BONUS RETURN explored ecotechnologies to reduce, recycle and reuse the biomaterials of wastewater and agriculture in the Fyrisån (Sweden), Vantaanjoki (Finland), and Slupia (Poland) river basins. The Vantaanjoki case study shows that gypsum offers one way to address Baltic Sea eutrophication problems. This brief highlights the potential for upscaling gypsum use in the Baltic Sea Region as a promising component of Baltic Sea protection actions.
Project SAVE, the River Vantaanjoki project, and NutriTrade, a project of the European Union’s Interreg Central Baltic Programme, offer the following policy recommendations for further action to assess and encourage implementation of gypsum soil amendment across the Baltic region:
- Development of a national plan to implement the use of gypsum in the coastal areas of Southern Finland, and to include gypsum in the national Finnish agricultural support scheme.
- Provision of government agricultural subsidies to cover the costs farmers face in using gypsum soil amendment.
- Amendment of the EU Common Agricultural Policy (CAP) and HELCOM recommendations to promote gypsum application in the Baltic Sea catchments. The currently scheduled CAP reform for 2021 is a particularly important opportunity.

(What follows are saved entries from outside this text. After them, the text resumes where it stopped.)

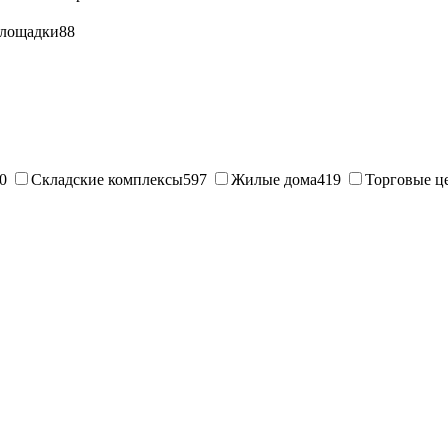
лощадки
88
0
Складские комплексы
597
Жилые дома
419
Торговые ц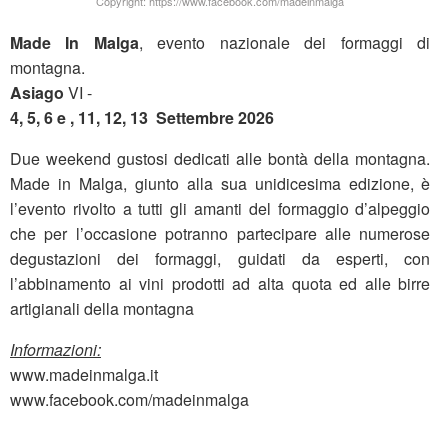
Copyright: https://www.facebook.com/madeinmalga
Made In Malga
, evento nazionale dei formaggi di
montagna.
Asiago
VI -
4, 5, 6 e , 11, 12, 13 Settembre 2026
Due weekend gustosi dedicati alle bontà della montagna.
Made in Malga, giunto alla sua unidicesima edizione, è
l’evento rivolto a tutti gli amanti del formaggio d’alpeggio
che per l’occasione potranno partecipare alle numerose
degustazioni dei formaggi, guidati da esperti, con
l’abbinamento ai vini prodotti ad alta quota ed alle birre
artigianali della montagna
Informazioni:
www.madeinmalga.it
www.facebook.com/madeinmalga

- Additional research on the economic, environmental and societal benefits of gypsum in countries outside of Finland.
This series of three briefs describes real-world examples of policies or programmes intended to accelerate implementation of ecotechnologies that reduce nutrient losses, and encourage nutrient reuse in the three BONUS RETURN case study basins: Fyrisån (Sweden), Vantaanjoki (Finland) and Słupia (Poland).